EXERCISE: Set down all of the data that follows word for word, without the images.

MATERIAL PROVIDED:
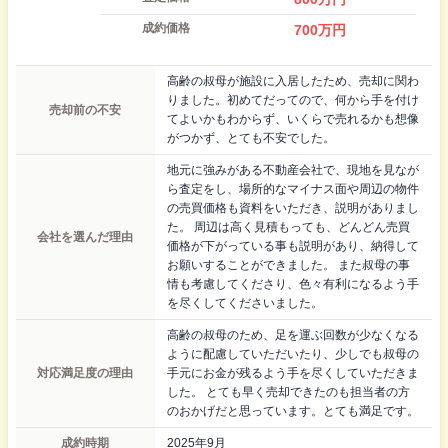
成約価格
700
万円
高齢の叔母が施設に入居したため、売却に関わ
りました。初めてだってので、何から手を付け
売却前の不安
てよいかもわからず、いくらで売れるかも想像
がつかず、とても不安でした。
地元に強みがある不動産会社で、現地を見なが
ら査定をし、場所的なマイナス面や周辺の物件
の売買価格も資料をいただき、説明がありまし
た。 周辺は高く見積もっても、どんどん売買
会社を選んだ理由
価格が下がっている事も説明があり、納得して
お願いすることができました。 また叔母の事
情も考慮してくださり、色々有利になるよう手
を尽くしてくださいました。
高齢の叔母のため、足を運ぶ回数が少なくなる
ように配慮していただいたり、少しでも叔母の
対応満足度の理由
手元にお金が残るよう手を尽くしていただきま
した。 とても早く売却できたのも担当者の方
のおかげだと思っています。とても満足です。
成約時期
2025年9月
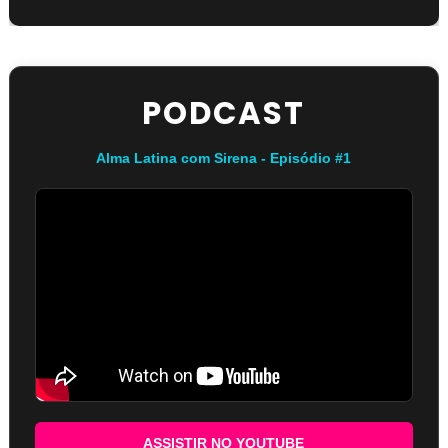
PODCAST
Alma Latina com Sirena - Episódio #1
ASSISTIR NO YOUTUBE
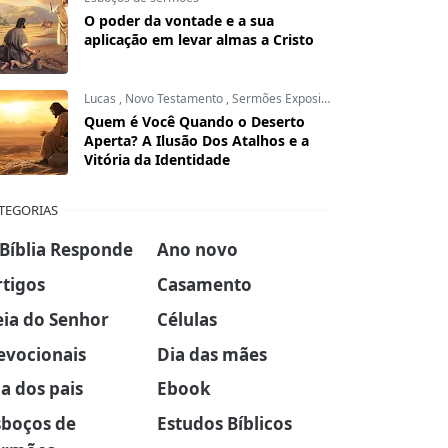
O poder da vontade e a sua
aplicação em levar almas a Cristo
Lucas
,
Novo Testamento
,
Sermões Expositivos
Quem é Você Quando o Deserto
Aperta? A Ilusão Dos Atalhos e a
Vitória da Identidade
TEGORIAS
 Bíblia Responde
Ano novo
rtigos
Casamento
eia do Senhor
Células
evocionais
Dia das mães
a dos pais
Ebook
sboços de
Estudos Bíblicos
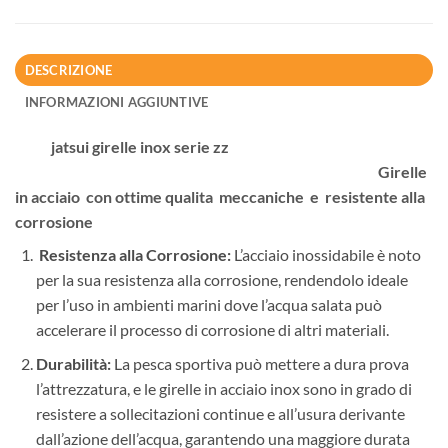
DESCRIZIONE
INFORMAZIONI AGGIUNTIVE
jatsui girelle inox serie zz
Girelle
in acciaio con ottime qualita meccaniche e resistente alla
corrosione
Resistenza alla Corrosione:
L’acciaio inossidabile è noto
per la sua resistenza alla corrosione, rendendolo ideale
per l’uso in ambienti marini dove l’acqua salata può
accelerare il processo di corrosione di altri materiali.
Durabilità:
La pesca sportiva può mettere a dura prova
l’attrezzatura, e le girelle in acciaio inox sono in grado di
resistere a sollecitazioni continue e all’usura derivante
dall’azione dell’acqua, garantendo una maggiore durata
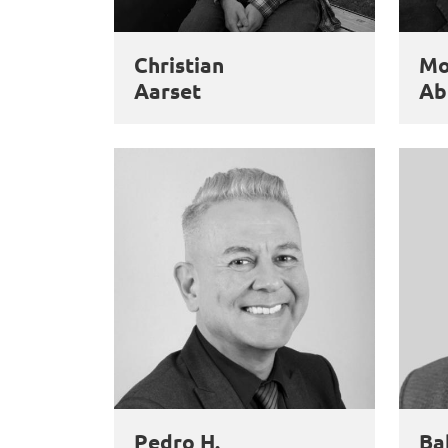
Christian
M
Aarset
Ab
Pedro H.
Ba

RESPONSE BOX:
成約価格
700
万円
高齢の叔母が施設に入居したため、売却に関わ
りました。初めてだってので、何から手を付け
売却前の不安
てよいかもわからず、いくらで売れるかも想像
がつかず、とても不安でした。
地元に強みがある不動産会社で、現地を見なが
ら査定をし、場所的なマイナス面や周辺の物件
の売買価格も資料をいただき、説明がありまし
た。 周辺は高く見積もっても、どんどん売買
会社を選んだ理由
価格が下がっている事も説明があり、納得して
お願いすることができました。 また叔母の事
情も考慮してくださり、色々有利になるよう手
を尽くしてくださいました。
高齢の叔母のため、足を運ぶ回数が少なくなる
ように配慮していただいたり、少しでも叔母の
対応満足度の理由
手元にお金が残るよう手を尽くしていただきま
した。 とても早く売却できたのも担当者の方
のおかげだと思っています。とても満足です。
成約時期
2025年9月
PODCAST
Alma Latina com Sirena - Episódio #1
ASSISTIR NO YOUTUBE
O poder da vontade e a sua
aplicação em levar almas a Cristo
Lucas
,
Novo Testamento
,
Sermões Expositivos
Quem é Você Quando o Deserto
Aperta? A Ilusão Dos Atalhos e a
Vitória da Identidade
TEGORIAS
 Bíblia Responde
Ano novo
rtigos
Casamento
eia do Senhor
Células
evocionais
Dia das mães
a dos pais
Ebook
sboços de
Estudos Bíblicos
DESCRIZIONE
INFORMAZIONI AGGIUNTIVE
jatsui girelle inox serie zz
Girelle
in acciaio con ottime qualita meccaniche e resistente alla
corrosione
Resistenza alla Corrosione:
L’acciaio inossidabile è noto
per la sua resistenza alla corrosione, rendendolo ideale
per l’uso in ambienti marini dove l’acqua salata può
accelerare il processo di corrosione di altri materiali.
Durabilità:
La pesca sportiva può mettere a dura prova
l’attrezzatura, e le girelle in acciaio inox sono in grado di
resistere a sollecitazioni continue e all’usura derivante
dall’azione dell’acqua, garantendo una maggiore durata
Christian
M
Aarset
Ab
Pedro H.
Ba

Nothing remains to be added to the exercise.